A company is an organic, indeterministic, complex system, running on humans.
An operating system is a quite formal, deterministic, complex system, running on logic gates.
There’s one thing in common between them: they provide access to the underlying resources. Even so… some of them are actually successful in doing so!
Maybe, there’s something to be learnt from approaching the organic system (company) like an OS?
Could you put your rules, routines under version control?
For every change that touches the source code, there should be a well defined process how that happens. Somebody should probably check whether the changes introduce any unintended side-effects. Otherwise you're just one of those cowboy developers who pushes to master and makes it hard for everyone else to work on this thing!

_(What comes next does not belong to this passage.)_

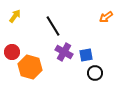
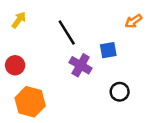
blue square: (86, 55) -> (108, 50), moved
orange hexagon: (30, 67) -> (30, 102), moved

As an engineer of a company, how would you put the rules, the routines, the behavioural patterns, the processes under version control, and what would it enable?
Would it be useful to use tags, so people can refer to specific versions?
Would it be useful to create pull requests, so everyone can review the change before it gets merged, and spot inconsistencies/risks?
Would it be useful to test the new code before its merged? To experiment with the changes, and see whether they really work?
What scheduling strategies does your company use to decide what to work on day-to-day?
Most operating systems seem to be able to balance allocating resources well for high-priority, time-sensitive tasks and still executing on longer, lower priority tasks.
Does your company work on multiple products or have multiple target audiences to serve?
What are the priorities of these goals/products, and are they explicit?
How do competing goals (processes) fight for the resources at this time?
What kind of scheduling algorithm does it work with?
Is it First come, first served?
That’s pretty chaotic - but could be pretty satisfying as well. New ideas are always appealing -
Is it Priority scheduling?
Do you always work on the highest impact, most urgent task, and ignoring its size?
Do you get the reward of completing tasks often this way?
Is Shortest remaining time first?
Surely the most efficient way to complete the most amount of projects… But would those project matter at all?
Is it Fixed priority pre-emptive scheduling?
Do lower priority tasks regularly get interrupted by incoming, higher priority tasks?
Or a mix of, let’s say 5 different strategies?
Is it explicit _how_ and _why_ the scheduler mixes the algorithms?
Do you know why a certain thing is on your roadmap?
Was it selected by which priority scheduling algorithm?
Does your company provide a “thread-safe” environment, without excessive use of locks and unnecessary waiting time?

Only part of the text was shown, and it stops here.